The recommended namespace to be used to reference this version of WSML-Core is http://www.wsmo.org/2004/d16/d16.7/v0.1/.

In this chapter, we explain the elements of WSML-Core. Each description is accompanied by an example. Most of the examples were taken from [Stollberg et al., 2004].

2.1 Basic WSML-Core Syntax

The syntax for WSML-Core has a frame-like style, where a collection of information about a class or property is given in one large syntactic construct, instead of being divided into a number of atomic chunks or even being divided into several triples (as when writing using an RDF syntax). It is possible to spread the information about a particular class, relation, instance or axiom over several constructs, but we do not recommend this.

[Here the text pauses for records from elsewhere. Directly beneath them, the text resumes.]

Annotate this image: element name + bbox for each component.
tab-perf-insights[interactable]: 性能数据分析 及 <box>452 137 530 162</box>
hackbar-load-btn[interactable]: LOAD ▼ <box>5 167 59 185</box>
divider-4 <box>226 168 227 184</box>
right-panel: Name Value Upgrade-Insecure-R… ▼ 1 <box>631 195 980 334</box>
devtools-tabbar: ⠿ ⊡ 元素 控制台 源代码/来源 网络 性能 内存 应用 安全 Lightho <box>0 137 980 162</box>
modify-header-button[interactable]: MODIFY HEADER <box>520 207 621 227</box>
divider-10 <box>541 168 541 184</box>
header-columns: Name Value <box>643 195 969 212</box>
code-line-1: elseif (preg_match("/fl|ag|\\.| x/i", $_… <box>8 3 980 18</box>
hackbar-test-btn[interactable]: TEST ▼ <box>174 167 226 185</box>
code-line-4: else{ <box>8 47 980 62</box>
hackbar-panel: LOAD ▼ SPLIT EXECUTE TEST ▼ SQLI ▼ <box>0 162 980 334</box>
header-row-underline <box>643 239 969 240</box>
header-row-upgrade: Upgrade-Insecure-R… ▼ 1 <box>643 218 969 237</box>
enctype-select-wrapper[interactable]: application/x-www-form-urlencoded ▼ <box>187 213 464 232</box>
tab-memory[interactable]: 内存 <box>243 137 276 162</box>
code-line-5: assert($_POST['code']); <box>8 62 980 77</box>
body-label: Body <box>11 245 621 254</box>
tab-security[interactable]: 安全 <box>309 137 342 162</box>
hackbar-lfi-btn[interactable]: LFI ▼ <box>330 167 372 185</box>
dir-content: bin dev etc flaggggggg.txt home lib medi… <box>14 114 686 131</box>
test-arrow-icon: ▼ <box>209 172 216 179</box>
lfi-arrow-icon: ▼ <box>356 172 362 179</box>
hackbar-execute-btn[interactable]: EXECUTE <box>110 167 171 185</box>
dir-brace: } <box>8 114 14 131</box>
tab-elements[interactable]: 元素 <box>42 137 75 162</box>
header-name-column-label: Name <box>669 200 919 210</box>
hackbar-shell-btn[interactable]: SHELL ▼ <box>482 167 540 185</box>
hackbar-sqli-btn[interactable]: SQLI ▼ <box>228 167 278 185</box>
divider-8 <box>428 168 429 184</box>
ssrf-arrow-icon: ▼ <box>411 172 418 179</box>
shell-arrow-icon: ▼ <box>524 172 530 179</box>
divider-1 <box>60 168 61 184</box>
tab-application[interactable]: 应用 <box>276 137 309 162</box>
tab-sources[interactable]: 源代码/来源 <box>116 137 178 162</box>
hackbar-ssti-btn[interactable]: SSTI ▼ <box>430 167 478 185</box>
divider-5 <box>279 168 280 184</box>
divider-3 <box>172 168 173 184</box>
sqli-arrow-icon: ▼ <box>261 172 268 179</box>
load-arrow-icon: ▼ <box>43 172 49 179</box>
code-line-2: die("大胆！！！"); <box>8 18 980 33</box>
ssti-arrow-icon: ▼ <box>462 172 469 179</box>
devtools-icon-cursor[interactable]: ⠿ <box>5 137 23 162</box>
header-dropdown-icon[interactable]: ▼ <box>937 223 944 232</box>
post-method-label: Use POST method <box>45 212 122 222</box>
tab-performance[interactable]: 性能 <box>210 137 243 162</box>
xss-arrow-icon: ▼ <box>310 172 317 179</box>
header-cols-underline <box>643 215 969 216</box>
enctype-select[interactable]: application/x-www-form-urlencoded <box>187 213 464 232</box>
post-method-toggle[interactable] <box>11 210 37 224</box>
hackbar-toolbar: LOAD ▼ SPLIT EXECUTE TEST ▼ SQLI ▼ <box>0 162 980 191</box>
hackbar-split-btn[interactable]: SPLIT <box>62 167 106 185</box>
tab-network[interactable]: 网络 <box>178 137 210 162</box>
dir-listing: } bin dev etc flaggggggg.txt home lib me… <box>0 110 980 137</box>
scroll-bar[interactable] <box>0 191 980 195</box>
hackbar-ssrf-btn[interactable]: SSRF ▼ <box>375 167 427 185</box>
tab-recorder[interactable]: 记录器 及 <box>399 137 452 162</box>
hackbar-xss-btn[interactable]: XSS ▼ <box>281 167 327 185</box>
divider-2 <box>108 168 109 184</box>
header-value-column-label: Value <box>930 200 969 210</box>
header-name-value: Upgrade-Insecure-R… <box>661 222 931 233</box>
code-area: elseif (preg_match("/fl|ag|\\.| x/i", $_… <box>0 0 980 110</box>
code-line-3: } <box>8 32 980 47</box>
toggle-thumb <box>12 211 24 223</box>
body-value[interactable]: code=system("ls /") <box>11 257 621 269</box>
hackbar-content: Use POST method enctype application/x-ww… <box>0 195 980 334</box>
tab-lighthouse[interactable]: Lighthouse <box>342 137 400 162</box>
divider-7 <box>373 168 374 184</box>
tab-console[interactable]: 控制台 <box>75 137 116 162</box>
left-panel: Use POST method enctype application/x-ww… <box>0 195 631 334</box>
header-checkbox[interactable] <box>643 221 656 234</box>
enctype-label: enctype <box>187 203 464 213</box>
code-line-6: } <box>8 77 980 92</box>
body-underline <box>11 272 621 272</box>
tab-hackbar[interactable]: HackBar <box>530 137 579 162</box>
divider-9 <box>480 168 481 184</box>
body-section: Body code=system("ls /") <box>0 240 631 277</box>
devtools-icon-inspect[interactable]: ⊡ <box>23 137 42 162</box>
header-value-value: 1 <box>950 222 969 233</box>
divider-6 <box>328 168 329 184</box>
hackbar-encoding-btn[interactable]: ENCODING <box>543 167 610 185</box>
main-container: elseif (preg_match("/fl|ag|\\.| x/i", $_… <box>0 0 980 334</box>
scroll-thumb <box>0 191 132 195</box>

Identifiers in WSML-Core follow the conventions of WSMO [Roman et al., 2004]. An identifier is either a URI or a Qualified Name (QName). QNames without a prefix are resolved with the default namespace. Argument lists are separated by commas. Statements in WSML-Core start with a keyword and can be multi-lined. There is no specific end-of-statement syntax -- a keyword for a new statement is sufficient.

2.2 Ontologies

An ontology definition in WSML-Core starts with the ontology keyword followed by a full URI, which serves as the identifier of the ontology and, when there is no explicit target namespace definition, as the target namespace of the definitions in the ontology specification document.

An example:

ontology <http://www.wsmo.org/2004/d3/d3.2/v0.1/20040628/resources/po.wsml>

2.3 Namespace definitions

Below the ontology URI declaration, there is an optional block of namespace definitions, which is preceded by the namespace keyword. The namespace keyword is optionally followed by the default namespace and a number of namespace definitions. Each namespace definition, except for the default namespace, consists of the chosen prefix, an '=' and the URI, which identifies the namespace. Finally, the (optional) target namespace is specified with the use of the target-namespace keyword. If the target namespace is designated by the URI which is specified by the ontology declaration, the target-namespace line is redundant and may be omitted.

An example:


      namespace
            http://www.wsmo.org/ontologies/purchase#,
            dc=http://purl.org/dc/elements/1.1#,
            wsml=http://www.wsmo.org/2004/d2/v1.0#
            
            target-namespace http://www.wsmo.org/ontologies/purchase#

2.4 Non-functional properties

Following the namespace definition block is an optional non-functional properties definition block, identified by the keyword non-functional-properties. Following the keyword is a list of properties and property values. The recommended properties are the properties of the Dublin Core [Weibel et al. 1998], but the list of properties is extensible and thus the user can choose to use properties coming from different sources. WSMO defines one property, absent in the Dublin Core, namely version. The value of each of the properties is either a URI or a literal. If a property has multiple values, these are separated by commas.

An example:


non-functional-properties
      dc:title "Purchase ontology"
      dc:creator "DERI International"
      dc:subject "Buyer", "Seller", "Product", "Price",
            "Payment method", "Delivery"
      dc:description "General purchase order request ontology"
      dc:publisher "DERI International"
      dc:contributor "Armin Haller"
      dc:date "2004-07-19"
      dc:type http://www.wsmo.org/2004/d2/v0.3/20040329/#ontos
      dc:format "text/plain"
      dc:language "en-US"
      dc:relation 
            http://www.wsmo.org/2004/d3/d3.2/v0.1/20040607/resources/loc.wsml,
            http://www.wsmo.org/ontologies/dateTime#
      dc:coverage "ID:7029392 Name:World"
      dc:rights http://www.deri.org/privacy.html
      version "Revision: 1.12" 

2.5 Import Ontology definitions

Following the non-functional-properties definition block is an optional imported ontologies definition block, identified by the keyword import-ontologies. Following the keyword is a list of URIs identifying the ontologies being imported. An import-ontologies definition serves to merge ontologies, just as an OWL import statement does. This means the logical definitions in the imported ontologies are simply appended to the definitions of the importing ontology.

An example:


       import-ontologies
            http://www.wsmo.org/ontologies/dateTime#,
            http://www.wsmo.org/ontologies/currency#

2.6 Mediators

Mediators are used to import other ontologies. This concept of mediation between ontologies is more flexible than the import-ontologies statement, which is used to import an WSML ontology into another WSML ontology. The ontology import mechanism simply appends the definitions in the imported ontology to the importing ontology. The importing ontology should contain the axioms to relate the definitions in the imported ontology to the local definitions. This mechanism enforces a strong coupling between the ontologies, which is undesirable in the general case and it does not allow importing parts of ontologies.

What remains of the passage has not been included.